Sufit to element, do którego niemal nie przywiązujemy uwagi podczas wykańczania pomieszczeń. Równa, gładka powierzchnia, w kolorze innych ścian bądź białym – tak wyglądają sufity w większości naszych domów. A co gdyby postawić na coś niebanalnego? W ostatnim czasie ogromną furorę w świecie aranżacji wnętrz zrobiły czarne sufity. Jest to jednak rozwiązanie, które należy zastosować z rozmysłem we własnym domu. W jakich wnętrzach się w takim razie sprawdzi?
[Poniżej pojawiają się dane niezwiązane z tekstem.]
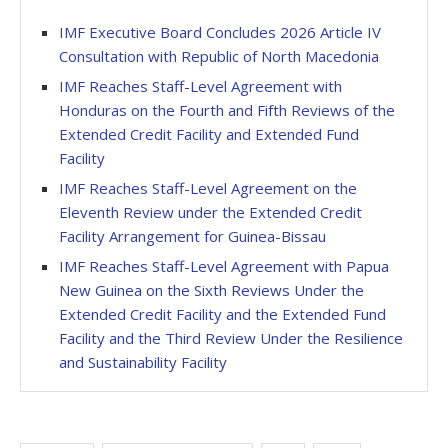
IMF Executive Board Concludes 2026 Article IV
Consultation with Republic of North Macedonia
IMF Reaches Staff-Level Agreement with
Honduras on the Fourth and Fifth Reviews of the
Extended Credit Facility and Extended Fund
Facility
IMF Reaches Staff-Level Agreement on the
Eleventh Review under the Extended Credit
Facility Arrangement for Guinea-Bissau
IMF Reaches Staff-Level Agreement with Papua
New Guinea on the Sixth Reviews Under the
Extended Credit Facility and the Extended Fund
Facility and the Third Review Under the Resilience
and Sustainability Facility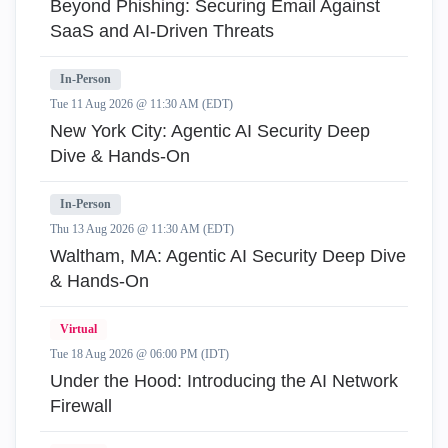
Beyond Phishing: Securing Email Against
SaaS and AI-Driven Threats
In-Person
Tue 11 Aug 2026 @ 11:30 AM (EDT)
New York City: Agentic AI Security Deep
Dive & Hands-On
In-Person
Thu 13 Aug 2026 @ 11:30 AM (EDT)
Waltham, MA: Agentic AI Security Deep Dive
& Hands-On
Virtual
Tue 18 Aug 2026 @ 06:00 PM (IDT)
Under the Hood: Introducing the AI Network
Firewall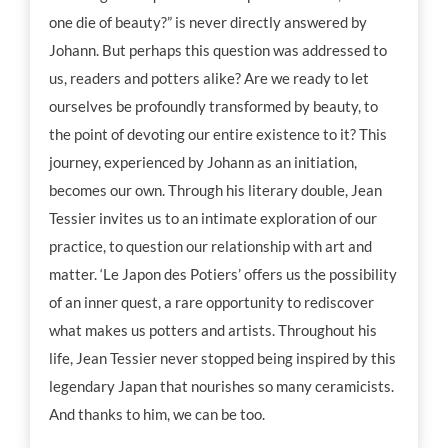
one die of beauty?” is never directly answered by
Johann. But perhaps this question was addressed to
us, readers and potters alike? Are we ready to let
ourselves be profoundly transformed by beauty, to
the point of devoting our entire existence to it? This
journey, experienced by Johann as an initiation,
becomes our own. Through his literary double, Jean
Tessier invites us to an intimate exploration of our
practice, to question our relationship with art and
matter. ‘Le Japon des Potiers’ offers us the possibility
of an inner quest, a rare opportunity to rediscover
what makes us potters and artists. Throughout his
life, Jean Tessier never stopped being inspired by this
legendary Japan that nourishes so many ceramicists.
And thanks to him, we can be too.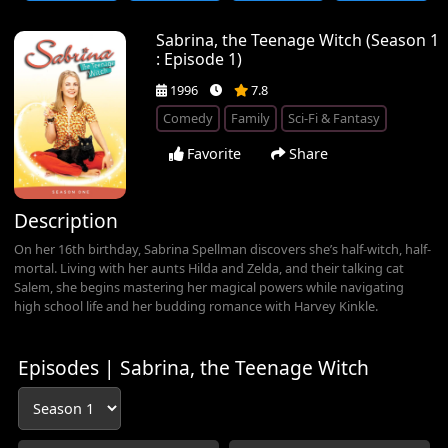
Sabrina, the Teenage Witch (Season 1
: Episode 1)
1996
7.8
Comedy
Family
Sci-Fi & Fantasy
Favorite
Share
Description
On her 16th birthday, Sabrina Spellman discovers she’s half-witch, half-
mortal. Living with her aunts Hilda and Zelda, and their talking cat
Salem, she begins mastering her magical powers while navigating
high school life and her budding romance with Harvey Kinkle.
Episodes | Sabrina, the Teenage Witch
Zalety czarnych sufitów napinanych
Czarny kolor większości z nas nie kojarzy się zbyt pozytywnie. Jednak w przypadku wystroju wnętrz robi on ogromną robotę. Przywykliśmy w ostatnich latach do minimalistycznych, niemal białych pomieszczeń. A gdyby tak połączyć je z czarnym sufitem? Warto jednak po to rozwiązanie sięgać z rozwagą. Czarna powierzchnia sufitu sprawdzi się szczególnie w przypadku przestronnych, jasnych wnętrz. Jeśli zdecydujemy się na to rozwiązanie w mieszkaniu o niewielkim metrażu, sprawimy, że będzie ono wydawało się jeszcze mniejsze. Warto wziąć również pod uwagę, że czarny kolor doskonale uwypukla wszelkie niedoskonałości ściany. Dlatego jeśli na suficie są drobne pęknięcia, jednak w połączeniu z jasnym kolorem są niemal niewidoczne, po przemalowaniu na ciemny kolor będą pierwszym co rzuci się w oczy po wejściu do pomieszczenia. Kolor ten polecany jest więc w szczególności w przypadku sufitów napinanych. Same czarne sufity napinane tworzą gładką, jednolitą powierzchnię. Doskonałym sposobem na wprowadzenie jeszcze większej elegancji do wnętrz jest wybór folii błyszczącej połączonej z czarną barwą.
Zanim zdecydujemy się na czarny sufit we własnym domu, warto się zastanowić czy, aby na pewno jest to dobry pomysł. Doskonałym miejscem, gdzie będzie on strzałem w dziesiątkę są stare, kamienice o nowoczesnym, nieco surowym wystroju.